By increasing the DVB-T forward error correction (FEC) coding rate to 1/2 or 2/3 we were able to maintain a low power level (300 mwatts) in most locations even in the face of interference from commercial TV production trucks with their powerful satellite uplinks. For some locations close up against buildings, we need to raise the level to 1-2 watts to maintain a good signal.
We used the BCARES portable VHF voice repeater for the first time, installing it on one of the tallest buildings where it can cover the entire campus. Here Mark KØLRS finishes programming it before the event.
Many thanks for the hard work of Mark KØLRS, Dave KIØHG, George NØRUX, Doshia KBØNAS, Mark NØXRX, Ron KCØNEV, Tom KDØUI, Ron K2RAS, Bill KDØYYY, Steve WBØNFQ, Steve KS3FOX, Jerry NØOUW, and Joe KCØJCC!
I spent this Sunday morning at the BCARES table showing off digital ATV transmitting from a backpack set. Live TV made a good draw to our table in the back of the room. Lots of folks came over to ask about BCARES as well as ATV and the equipment on display. I also had the DVB-T portable repeater as a static display (i.e., it wasn’t running).
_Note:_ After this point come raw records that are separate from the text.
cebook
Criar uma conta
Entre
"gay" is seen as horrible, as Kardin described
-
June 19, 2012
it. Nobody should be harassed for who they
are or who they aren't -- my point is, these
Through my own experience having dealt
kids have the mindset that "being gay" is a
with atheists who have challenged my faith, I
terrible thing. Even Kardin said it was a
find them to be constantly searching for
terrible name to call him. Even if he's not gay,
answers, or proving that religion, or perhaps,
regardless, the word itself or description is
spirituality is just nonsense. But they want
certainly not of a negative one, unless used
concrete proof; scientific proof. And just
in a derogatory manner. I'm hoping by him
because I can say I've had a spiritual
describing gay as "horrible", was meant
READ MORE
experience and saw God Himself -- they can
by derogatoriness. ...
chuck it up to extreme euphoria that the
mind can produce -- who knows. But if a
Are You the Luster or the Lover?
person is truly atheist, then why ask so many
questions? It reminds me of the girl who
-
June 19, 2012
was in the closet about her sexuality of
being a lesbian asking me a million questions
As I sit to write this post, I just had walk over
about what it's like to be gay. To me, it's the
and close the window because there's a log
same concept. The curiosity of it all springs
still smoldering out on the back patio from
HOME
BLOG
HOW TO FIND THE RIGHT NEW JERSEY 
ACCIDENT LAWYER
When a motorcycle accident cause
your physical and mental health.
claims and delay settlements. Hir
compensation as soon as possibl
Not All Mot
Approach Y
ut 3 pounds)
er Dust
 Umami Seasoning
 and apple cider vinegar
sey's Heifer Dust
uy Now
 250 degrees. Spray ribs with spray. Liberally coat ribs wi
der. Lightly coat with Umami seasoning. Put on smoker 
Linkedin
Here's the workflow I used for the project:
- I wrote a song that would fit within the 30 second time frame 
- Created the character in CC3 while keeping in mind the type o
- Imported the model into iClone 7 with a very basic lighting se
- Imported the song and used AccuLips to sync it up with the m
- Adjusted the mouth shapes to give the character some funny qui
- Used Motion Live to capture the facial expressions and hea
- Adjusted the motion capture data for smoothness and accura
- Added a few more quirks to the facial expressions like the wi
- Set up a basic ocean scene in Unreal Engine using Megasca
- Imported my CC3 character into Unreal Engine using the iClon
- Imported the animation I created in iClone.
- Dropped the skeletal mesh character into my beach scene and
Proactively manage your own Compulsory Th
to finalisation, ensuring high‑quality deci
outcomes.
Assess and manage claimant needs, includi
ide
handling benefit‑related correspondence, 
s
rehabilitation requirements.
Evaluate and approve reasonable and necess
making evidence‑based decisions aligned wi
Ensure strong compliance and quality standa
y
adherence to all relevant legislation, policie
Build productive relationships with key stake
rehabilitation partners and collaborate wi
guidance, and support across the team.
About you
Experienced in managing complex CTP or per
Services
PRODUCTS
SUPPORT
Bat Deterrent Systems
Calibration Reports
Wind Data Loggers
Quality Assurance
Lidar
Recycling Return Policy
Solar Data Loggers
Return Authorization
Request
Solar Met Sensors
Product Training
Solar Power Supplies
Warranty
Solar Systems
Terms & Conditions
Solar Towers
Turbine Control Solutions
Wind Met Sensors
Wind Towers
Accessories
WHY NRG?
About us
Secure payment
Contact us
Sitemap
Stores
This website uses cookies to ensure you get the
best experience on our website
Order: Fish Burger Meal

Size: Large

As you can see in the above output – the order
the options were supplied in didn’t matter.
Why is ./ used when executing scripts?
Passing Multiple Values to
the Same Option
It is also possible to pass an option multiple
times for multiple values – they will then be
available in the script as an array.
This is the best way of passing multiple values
I made a couple of tours around the swap meet recording as well as transmitting.
This Saturday 9/12 I and six other members of BCARES ran digital ATV cameras at this year’s first home football game at the University of Colorado. This marks our first all-digital ATV operation providing TV for situational awareness to the CU police department.
This operation was also our first use of the new HDMI-based quad box, allowing up to four digital ATV channels to be combined in high definition. The resulting output was streamed over an IP network from the press box to the command post located away from the stadium.
While the stadium has fixed cameras, our mobile cameras allow the CU security team to focus on areas around the stadium that are not well-covered as well as to get close-ups of incidents as they happen, particularly on the move. For BCARES, supporting CU football offers us a great training opportunity as well as a safe environment to prove out new technology.
The DVB-T transmitters were able to work with and without line-of-site to the antenna location on top of the press box using only 300 mW while sending a perfect 720p picture at nearly 6 Mbps.
Thanks to Mark KØLRS, Dave KIØHG, George KAØBSA, Pete WB2DVS, Tom KDØUOI, and Bill KDØYYY for all their hard work!